Movies

X-Men: First Class

Mutants save the world, and share their feelings.

Michael Fassbender in X-Men: First Class

I’m not even going to hazard an assertion as to whether X-Men: First Class (Fox/Marvel Entertainment) is a reboot, a prequel, or a spinoff of the four- or five-part (depending if you count X-Men Origins: Wolverine) film franchise based on the Marvel comic. No matter what I say, some Marvel stickler will be mad about it. Suffice to say that the “first class” of the title refers not to the mutant superhero team’s preferred mode of air travel, but to the formation of its first graduating class. Appropriately for the season of its release, this is a graduation movie, but instead of caps and gowns, the seniors wear a mismatched array of shiny helmets, outsized prehensile feet, and royal-blue scaly skin.

As all self-respecting summer blockbusters should, X-Men: First Class begins at the gate of a Nazi concentration camp in 1944. A young boy, Erik Lensherr (Bill Milner), is being separated from his mother by SS guards. After demonstrating telekinetic powers—in his desperation, the boy bends a metal gate with his mind—Erik is brought before a sadistic Nazi officer (Kevin Bacon, whose first appearance on-screen gets a laugh from his sheer Baconitude). Very bad things ensue, eventually resulting in the adult Erik (played by Michael Fassbender) vowing to use his extraordinary powers to find and kill the officer, who is now operating as international supervillain Sebastian Shaw.

Meanwhile, on a lavish estate in upstate New York, a wealthy boy named Charles Xavier (Laurence Belcher) makes an astonishing discovery: A little girl with the ability to shape-shift appears in his kitchen. Charles, who was born with the ability to read minds, realizes he’s not the only kid on earth with a genetically mutated superpower, and the two grow up together as siblings.

The adult Charles (James McAvoy) becomes an Oxford prof specializing in genetic mutation—reason enough for him to be sought out by CIA agent Moira MacTaggert (Rose Byrne), who’s attempting to convince her agency higher-ups that supermutants are for real. The audience needs no convincing, once we’ve gotten a load of Emma Frost (January Jones), a James Bond-style villainess made entirely of crystal, and other freaks of nature including a stripper with wings, a goth-looking dude who uses smoke as a weapon, and someone whose superpower appears to be … being the devil?

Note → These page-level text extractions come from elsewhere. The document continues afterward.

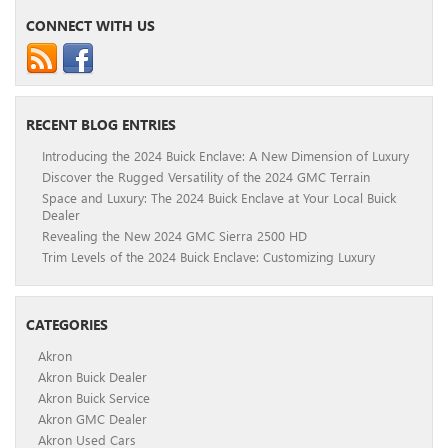
CONNECT WITH US
RECENT BLOG ENTRIES
Introducing the 2024 Buick Enclave: A New Dimension of Luxury
Discover the Rugged Versatility of the 2024 GMC Terrain
Space and Luxury: The 2024 Buick Enclave at Your Local Buick
Dealer
Revealing the New 2024 GMC Sierra 2500 HD
Trim Levels of the 2024 Buick Enclave: Customizing Luxury
CATEGORIES
Akron
Akron Buick Dealer
Akron Buick Service
Akron GMC Dealer
Akron Used Cars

That’s a lot to keep straight, and we haven’t yet gotten to the romance between Charles’ shape-shifting adopted sister Raven (Jennifer Lawrence) and a monkey-footed mutant science whiz (Nicholas Hoult). X-Men: First Class is so stuffed with subplots that even the action sequences contain cutaways to romantic contretemps: On the eve of the Cuban missile crisis, Raven takes some time to process her self-esteem issues.

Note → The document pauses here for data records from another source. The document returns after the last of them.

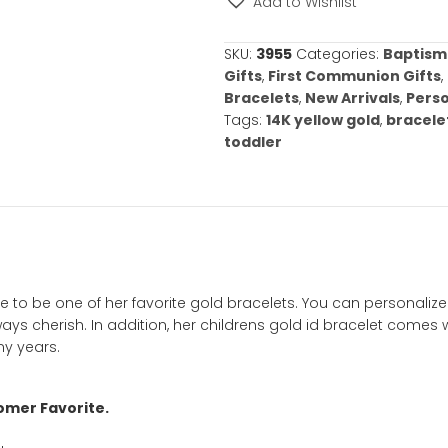
required.
Childrens
Gold
ID
Bracelet
-
Choose
from
Add to Wishl
Two
Bracelet
SKU:
3955
Categ
Sizes
Gifts
,
First Co
–
Bracelets
,
New 
FREE
Tags:
14K yello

This narrative multitasking slows the pace to a sometimes agonizing degree, but it also allows the director, Matthew Vaughn, the leisure to develop the movie’s only substantive relationship: the contentious friendship between touchy-feely Charles Xavier and steely, monomaniacal Erik. For a couple of superpowerful mutants nicknamed Professor X and Magneto, these guys are astonishingly emo. They play chess on the steps of the Lincoln Memorial and debate the ethics of vengeance. They weep together over a shared recollection of Erik’s dead mother, then cheer when the recovered memory gives Erik the strength to move a satellite dish with his mind. These ludicrous but endearing moments of bro-bonding are all that sets this otherwise stock-issue superhero movie apart from its mass-produced brethren.

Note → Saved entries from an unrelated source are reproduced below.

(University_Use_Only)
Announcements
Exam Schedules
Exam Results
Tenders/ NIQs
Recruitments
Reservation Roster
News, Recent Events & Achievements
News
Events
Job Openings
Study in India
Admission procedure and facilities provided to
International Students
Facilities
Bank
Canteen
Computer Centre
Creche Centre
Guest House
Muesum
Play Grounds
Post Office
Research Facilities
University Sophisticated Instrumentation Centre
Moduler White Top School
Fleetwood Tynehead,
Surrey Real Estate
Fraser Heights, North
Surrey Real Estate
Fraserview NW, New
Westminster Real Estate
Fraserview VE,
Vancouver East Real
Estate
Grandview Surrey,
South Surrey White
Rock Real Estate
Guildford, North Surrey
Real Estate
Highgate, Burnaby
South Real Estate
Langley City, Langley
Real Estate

McAvoy and Fassbender, two smart, elegant heartthrobs who are usually more at home in a very different kind of literary adaptation, bring a frisson of intimacy to their scenes together. They don’t seem like lovers, exactly (though it’s not hard to imagine a Magneto/Professor X slashfic site springing up in this movie’s wake). They seem like good friends separated by a genuine ideological rift: Should mutants enlist themselves in the cause of serving humanity, or break away to form a militant separatist society? By the movie’s end, the ground has been laid for a worldwide man vs. mutant battle that will no doubt unfold in the next X-Men installment. May the best humanoid win—as long as Fassbender and McAvoy get another chance to shed their helmets, lock azure gazes, and cry.